Heart issues are another area of concern for women at MLK Health Center and Pharmacy. Dr. Connie Hale, a cardiologist, said women often overlook heart risks and concerns. “Women neglect their heart health,” she said. “When you talk to a woman about her general health and ask her if she has any concerns, it’s usually breast cancer or something along those lines. But heart disease kills more women the breast cancer does.” She said one reason women may miss heart issues is that they do not present in women in all the same ways as men. She said women won’t always feel the chest pain or numbness in their arm that is commonly associated with a heart attack. A woman might experience nausea and vomiting that will pass quickly, or they will break out in cold sweats for no reason.
She also said a woman’s motherly nature can keep her from proper self care. “Women are caretakers,” she said. “We nurture everyone else. We make sure the kids are taken of, the husband’s taken care of. We also have jobs and lots of responsibilities. We often put ourselves last. Just like the airplanes says, when the oxygen drops, put it on yourself first. Generally, I don’t see that women have that mentality.” She offers one piece of advice for anyone when it comes to heart health: “If it ever crosses their mind that they need to have their heart checked, they need to have it checked.”

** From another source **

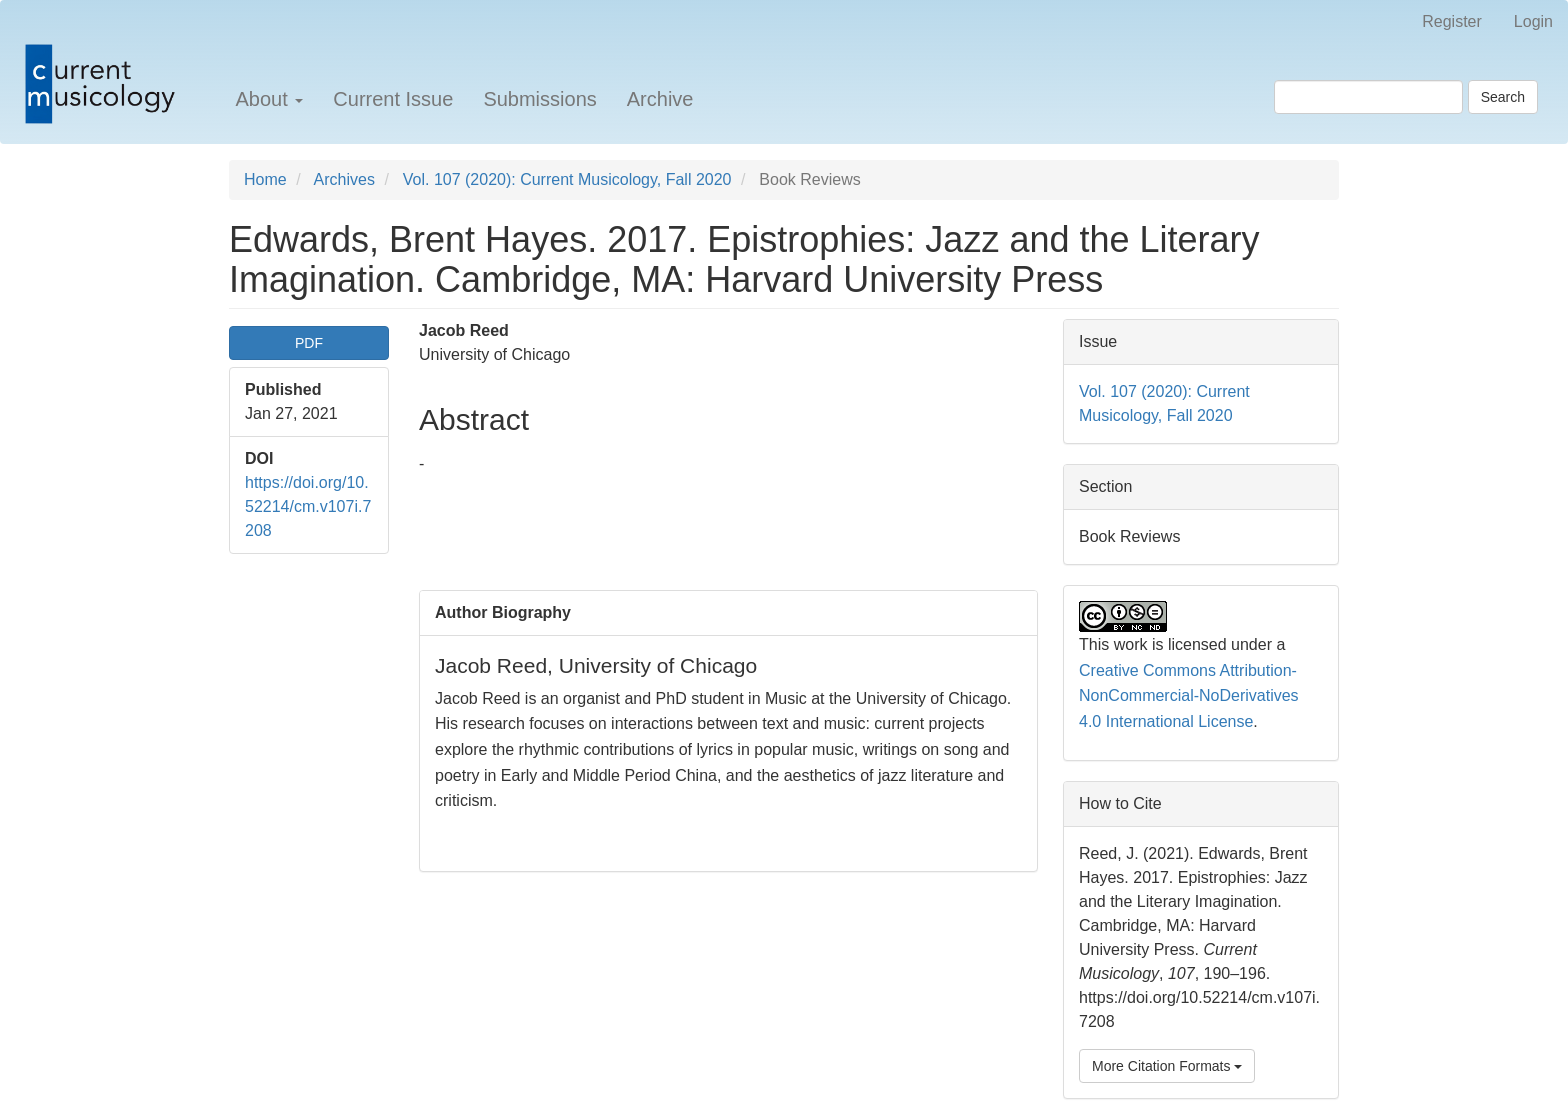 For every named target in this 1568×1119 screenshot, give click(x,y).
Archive (660, 99)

Gayle and the NSU graduate nursing faculty conduct the clinics with medical students. She said the hands-on training is her favorite part because of the education it provides both the students and the patients. “There should never be a visit with a patient where you don’t have some type of teaching,” she said. “The patients who come here, there are a select few who come yearly or come every couple of years. But more times than not, they haven’t been to the women’s clinic. So this may be their only time with any healthcare provider. A lot of them haven’t seen a healthcare provider in a while, so when they do come in, they will open up to you. You don’t just help them with their women’s health needs. You feel like you get to treat the whole patient. And the students love it. They seem to bond with the patients as well.”
Ways to get involved
The doctors, nurses and medical students volunteer their time to see patients and MLK Health Center and Pharmacy. But medical professionals are not the only volunteers needed to run the center. “We need volunteers of any stripe,” Jackson said. “Certainly, we need people in various medical specialties. But you don’t have to have medical knowledge or training to be useful to us. One thing we use laypeople for is training them to be patient educators. You don’t need special knowledge to show a patient a prescription bottle and ask them to read the label back to you and make sure they understand what it says. “Another thing, we are seeing increasing numbers of Spanish-speaking patients. I don’t want anyone suffering illness that could be avoided, regardless of what situation is going on. We can always use bilingual volunteers to help with translation issues.”
For Montgomery and others like her, the staff and volunteers at MLK Health Center and Pharmacy have opened the door to a better life. “My mammogram went well, and that made me really happy,” Montgomery said. “I am going to keep going forward with the diabetes program to teach me the best way. My mother and father were both diabetic, and my mother basically died from diabetes. I’ll be healthier and my family be healthy with all of the research that I’m learning and everything that they’re giving us. They always make sure that we can go home happy. I just hope anybody who needs any help knows that this is the place to get involved.”